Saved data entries
▼
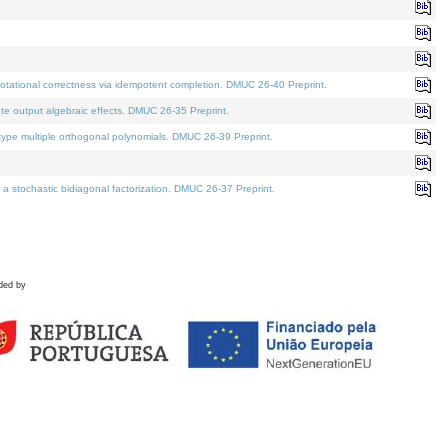
tational correctness via idempotent completion. DMUC 26-40 Preprint.
te output algebraic effects. DMUC 26-35 Preprint.
pe multiple orthogonal polynomials. DMUC 26-39 Preprint.
stochastic bidiagonal factorization. DMUC 26-37 Preprint.
ded by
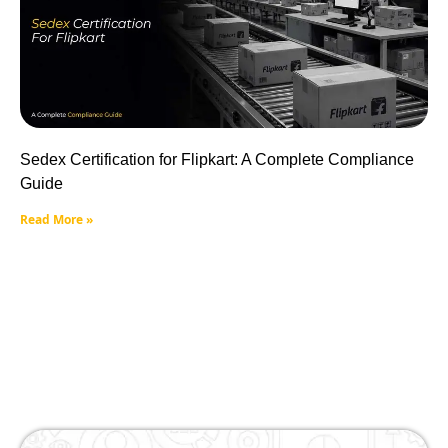
Sedex Certification for Flipkart: A Complete Compliance
Guide
Read More »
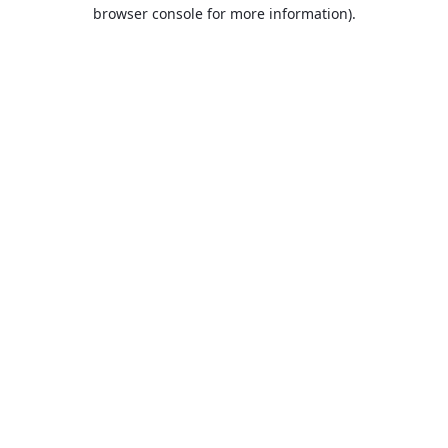
browser console for more information).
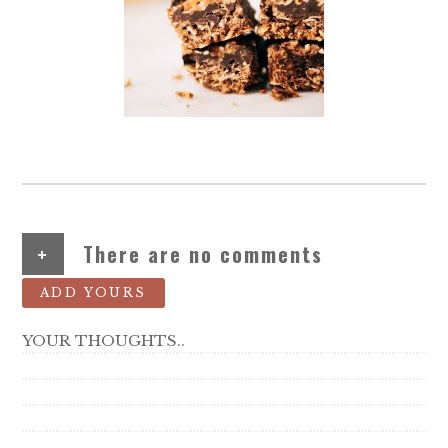
+
There are no comments
ADD YOURS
▲
◆ **Task brief**: Out of the preceding entries, pull each line that contains the word "Preprint".

◆ **Exercise output**:
tational correctness via idempotent completion. DMUC 26-40 Preprint.
te output algebraic effects. DMUC 26-35 Preprint.
pe multiple orthogonal polynomials. DMUC 26-39 Preprint.
stochastic bidiagonal factorization. DMUC 26-37 Preprint.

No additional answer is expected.